The most encouraging sign that COVID-19 is on the wane is found in the seven-day test positivity rate. The statewide rate reported on Tuesday, 4.2, is below the five-percent threshold that state officials say is a concerning sign of disease spread, where it was just last week. While individual areas may vary and the coronavirus and its variants are still active, the downward trend is a clear signal that a slight two-month surge in March and April has subsided. Officials have said the increases in the number of fully vaccinated individuals accounts for a significant portion of that reduction.
St. Louis County’s rate remained steady at 2.8, still significantly lower than statewide.
Federal report
Only Maine, West Virginia, Wyoming, Colorado and Delaware have worse case rates per 100,000 residents than Minnesota, according to the weekly federal COVID-19 State Profile Report released on Tuesday.
Computing case rates per 100,000 people allows an apples-to-apples comparison of the prevalence of new cases across states.

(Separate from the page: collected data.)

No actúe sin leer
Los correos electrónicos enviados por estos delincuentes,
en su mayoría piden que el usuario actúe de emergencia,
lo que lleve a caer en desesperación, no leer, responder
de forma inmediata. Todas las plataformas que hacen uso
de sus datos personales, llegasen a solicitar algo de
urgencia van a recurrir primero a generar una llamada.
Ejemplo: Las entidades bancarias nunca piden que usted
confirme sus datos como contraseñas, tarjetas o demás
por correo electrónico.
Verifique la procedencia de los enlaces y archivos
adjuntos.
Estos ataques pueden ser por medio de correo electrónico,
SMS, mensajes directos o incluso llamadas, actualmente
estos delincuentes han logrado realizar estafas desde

California leads the nation in this measure with a rate of 3,799 new cases per 100,000. At 5,607, Minnesota’s rate is 48 percent higher.
And while northern St. Louis County continues to enjoy the lowest seven-day average of daily cases the area has seen since February, the news in the federal report wasn’t as good for the county as a whole. St. Louis County is in the report’s top 12 counties in the state for newly reported daily cases.
The six North Country zip code areas monitored by the Timberjay helped to fuel that standing, as six new cases reported last week in the Cook, Orr, and Tower zips put the area slightly above the 5.3 rate for the northern portion of the county.
Vaccine progress
Vaccine doses administered last week totaled 226,718, the lowest weekly total since mid-February, and would have been much lower if not for the addition of about 60,000 doses administered to newly eligible 12 to 15-year-olds.
While state health officials sent out notifications that information for 12-to-15 vaccinations would be included on the Vaccine Data dashboard starting Tuesday morning, some features of the new data set were still unavailable on Wednesday. The Timberjay obtained the information from an alternative official source.
Overall, 2.5 million Minnesotans are now fully vaccinated, with another 350,000 having received their first dose of the vaccine. Sixty-four percent of those age 16 and over have now received at least one vaccine dose, edging upward toward the state’s goal of 70 percent.
Also on Tuesday, the state reported that 2,550 people who have been fully vaccinated, one-tenth of a percent of the overall total, have subsequently contracted COVID-19 in what officials term as breakthrough infections. Twenty-six of those patients, average age 74, died after hospitalization.
State infectious disease director Kris Ehresmann said that the tiny percentage of breakthrough infections shows that vaccines work.
“The data … strengthen the argument that vaccine is a significantly valuable tool in this fight against COVID,” she said.
A report from the Centers for Disease Control on breakthrough infections reinforced Ehresmann’s statement.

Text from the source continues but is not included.